Instead, the SC ordered the Ombudsman, the National Bureau of Investigation (NBI) and Atty. Levito Baligod, who acted as complainant, to answer Estrada’s petition and his plea for a TRO within a non-extendible period of 10 days from receipt of the order.
The SC is on its decision-writing month this May and its division and full court sessions will resume in June.
It earlier declared PDAF unconstitutional.
Aside from stopping the criminal proceedings against him, Estrada also asked the SC to compel the Ombudsman to furnish him copies of several documents in connection with the complaints.
Requested by Estrada were copies of the affidavits filed by Ruby Tuason and on-leave Technology Resource Center (TRC) director general Dennis Cunanan, the counter-affidavits of National Livelihood Development Corporation president Gondelina Amata and Department of Budget and Management (DBM) Undersecretary for Operations Mario Relampagos, the consolidated reply of the NBI, as well as the documents submitted by the other respondents in the pork barrel scam case and or additional witnesses for the government.
Estrada argued that he needed these affidavits and counter-affidavits so that he can be apprised of the allegations made against him.
He said that the Ombudsman denied his request in a resolution dated March 27, 2014.
It was not known immediately whether the Ombudsman reconsidered its resolution.
But on March 28, 2014, Estrada said that the Ombudsman issued a resolution that would charge him before the Sandiganbayan with one count of plunder and 11 counts of violations of the Anti-Graft and Corrupt Practices Act.
According to Estrada, the criminal complaints filed against him “are nothing more than a high-level political ploy to undermine the opposition of which he is a member.”

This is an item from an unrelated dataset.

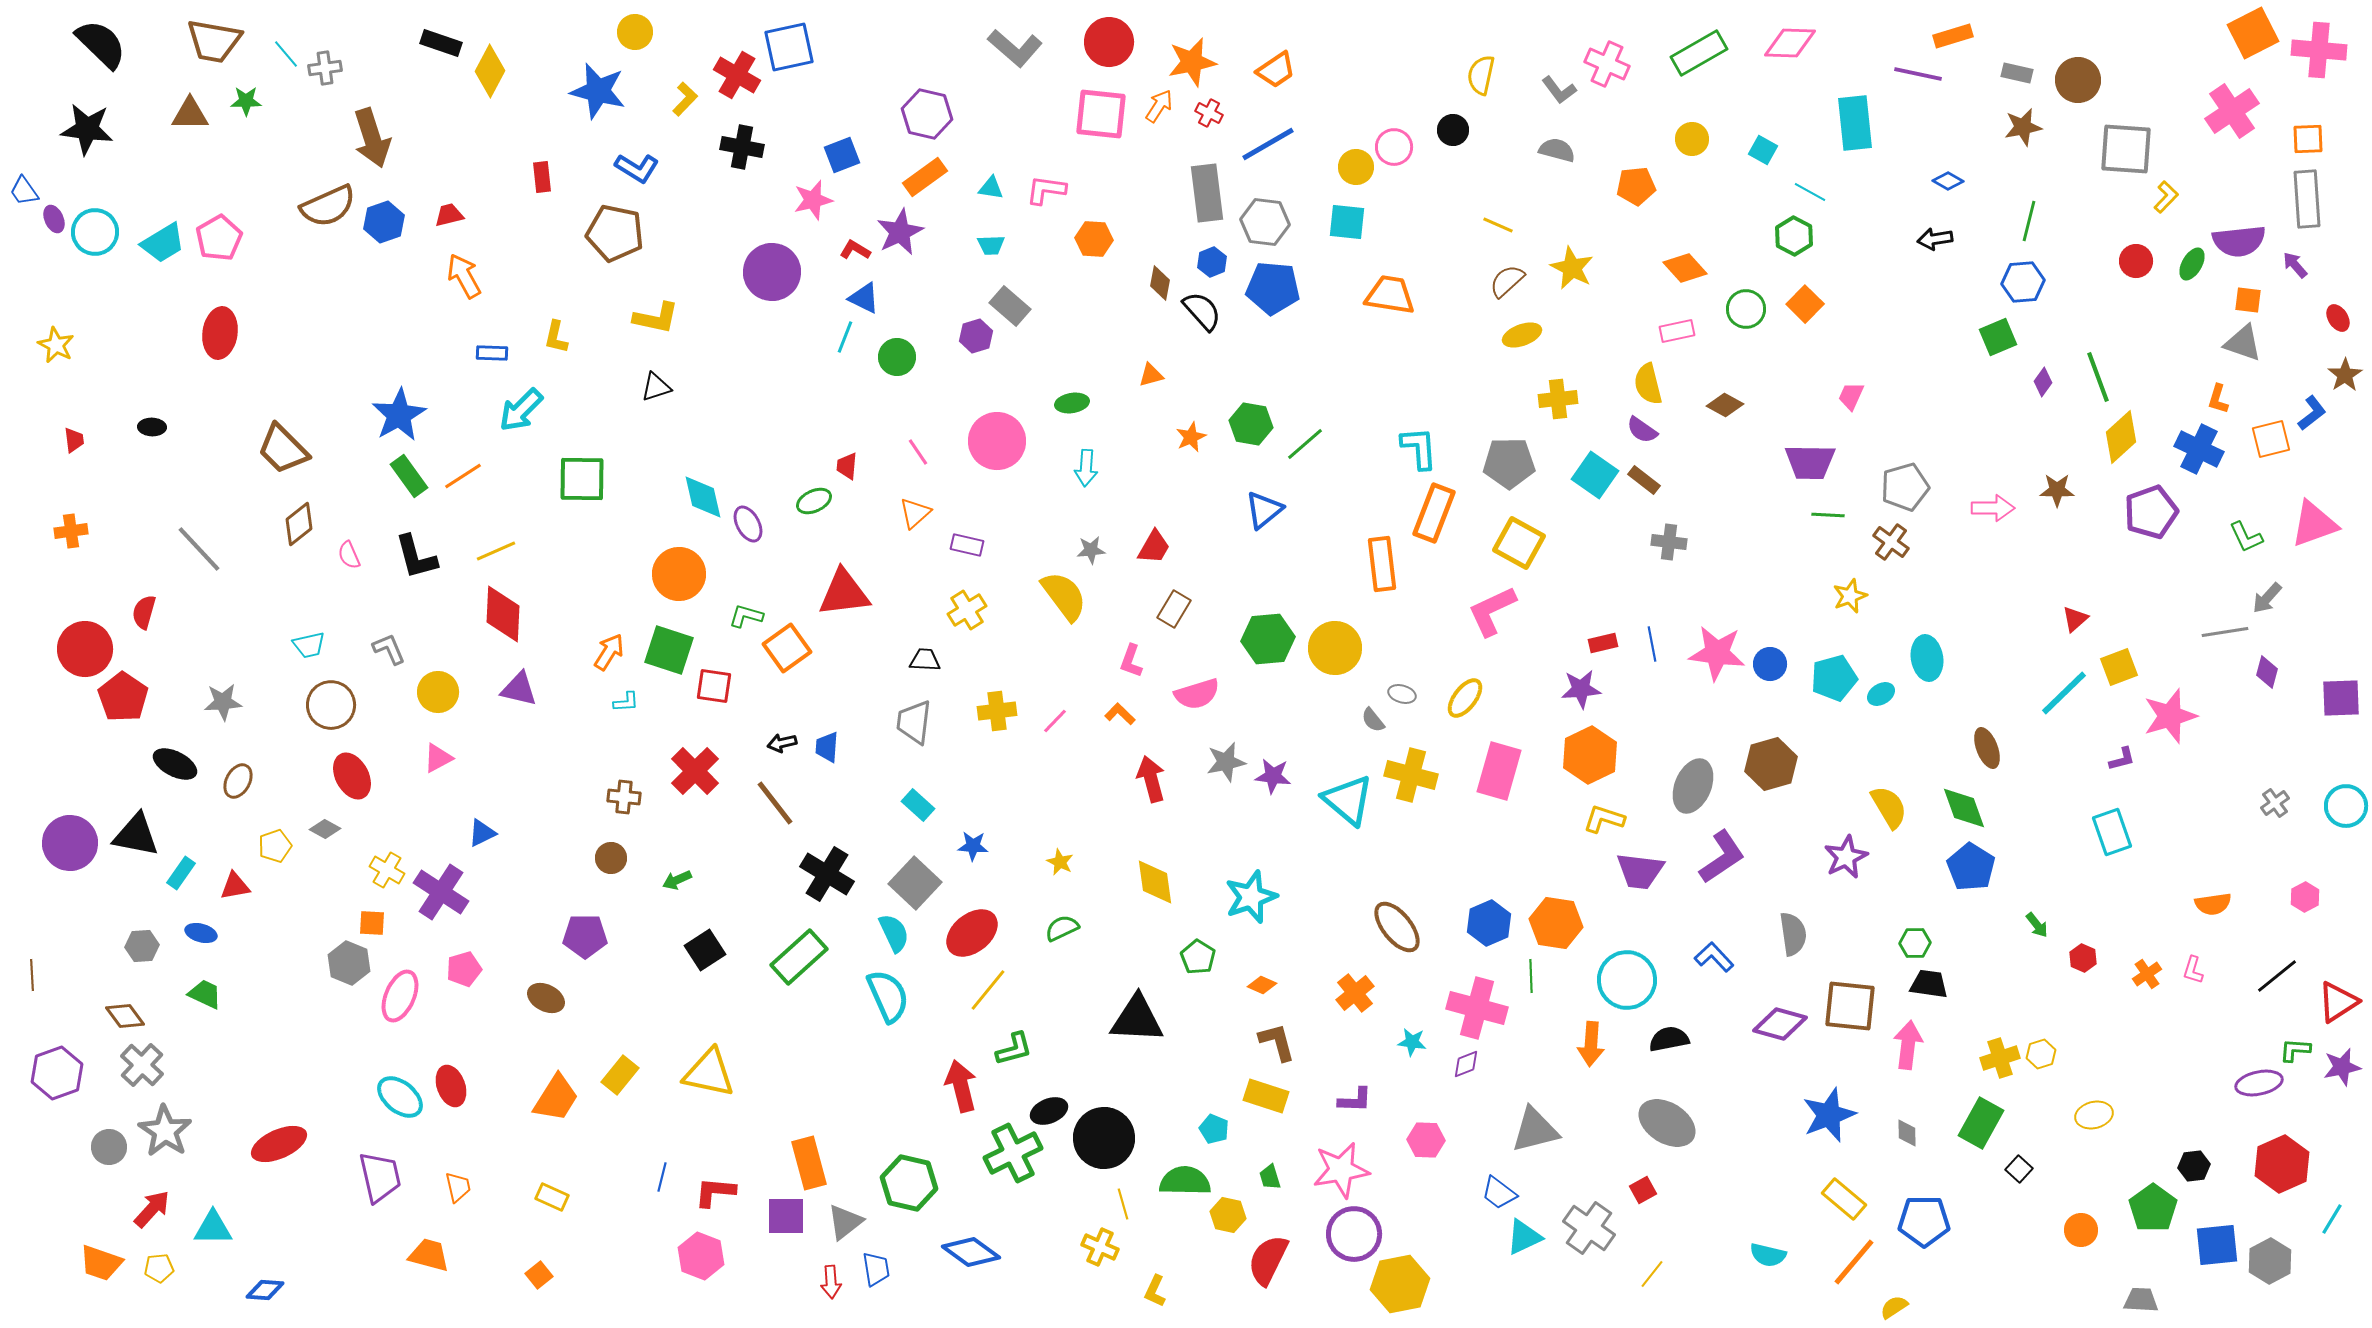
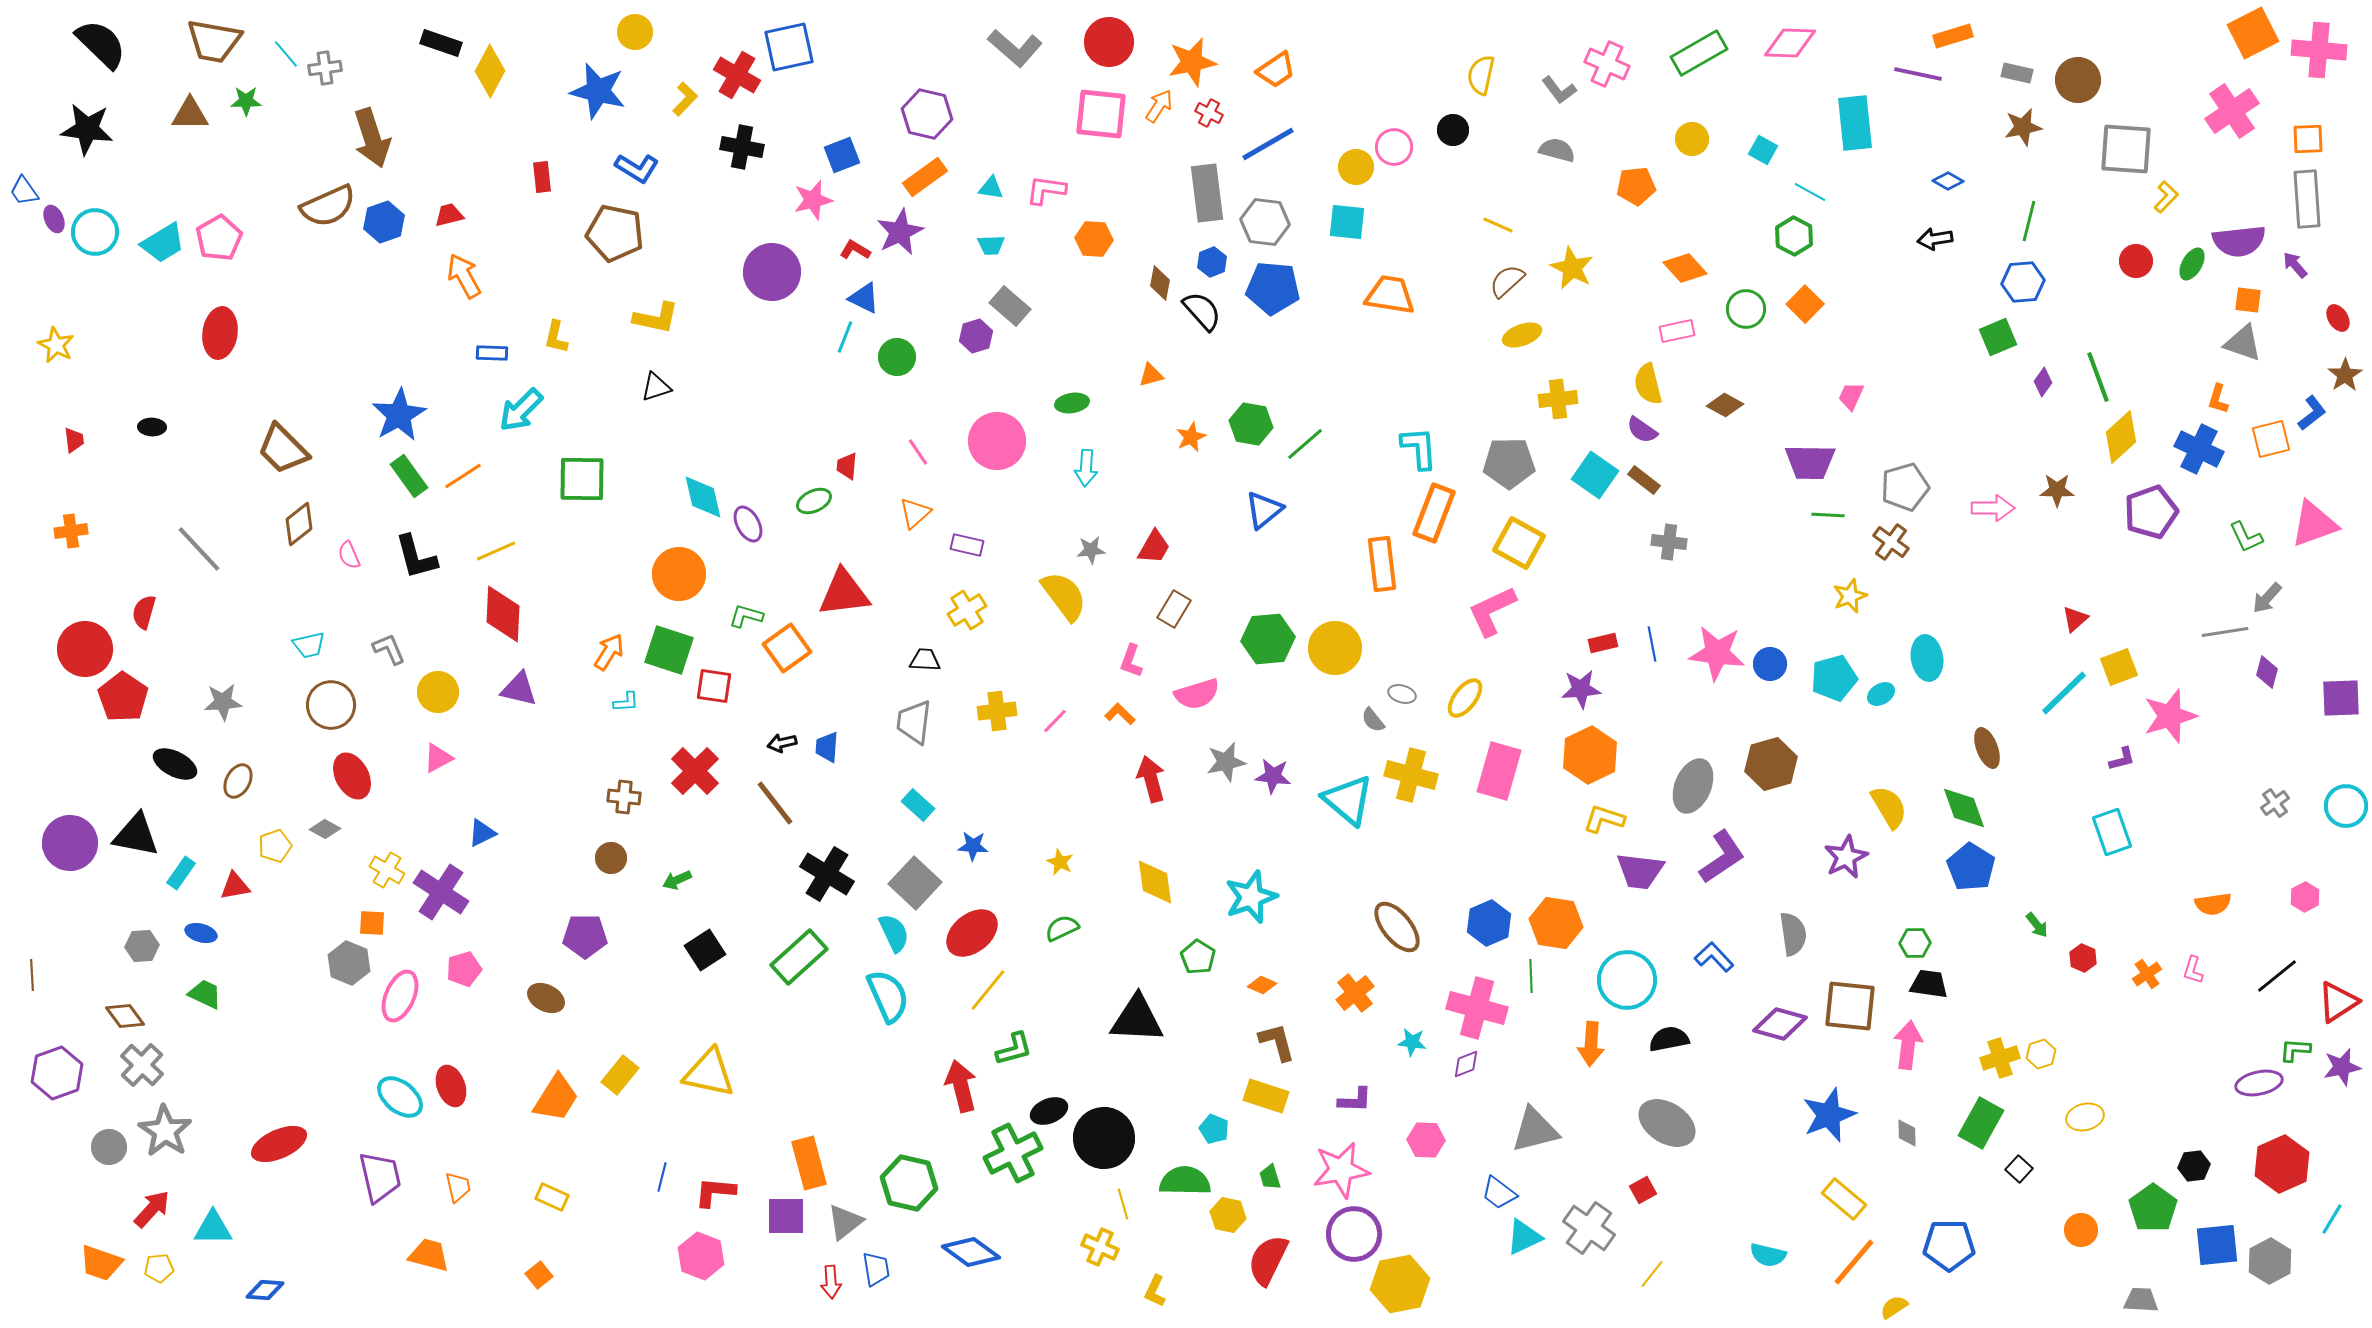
yellow ellipse at (2094, 1115): moved 9 px left, 2 px down
blue pentagon at (1924, 1221): moved 25 px right, 24 px down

Estrada said that Ombudsman Conchita Carpio Morales violated the Ombudsman’s own Rules of Procedure, Rule 112 of the Rules of Court, Article III of the Constitution and various SC decisions when the March 27, 2014 resolution was issued.
He stressed that the Ombudsman’s resolution “grievously ignored, trampled upon and violated “his Constitutional rights to due process when it first denied his request and then later on filed charges against him using those affidavits”, which he added, were “not disclosed to him.”
“The Office of the Ombudsman is patently wrong in insisting that simply because a preliminary investigation is a mere statutory right, the constitutional guarantee of due process of law is not applicable to such proceedings,” he said.
Estrada further argued that the Rules of Procedure of the Office of the Ombudsman “expressly and unequivocally” grant any person charged before it the right to access to the records of the preliminary investigation.
Likewise, he said that Section 3, Rule 11 of the Rules of Court provide further support to his right to access to the evidence adduced during a preliminary investigation.
“Clearly, contrary to the position taken by the Office of the Ombudsman…
a person undergoing a preliminary investigation musty be apprised of all the acts upon which and any criminal charges is to be based,” Estrada added.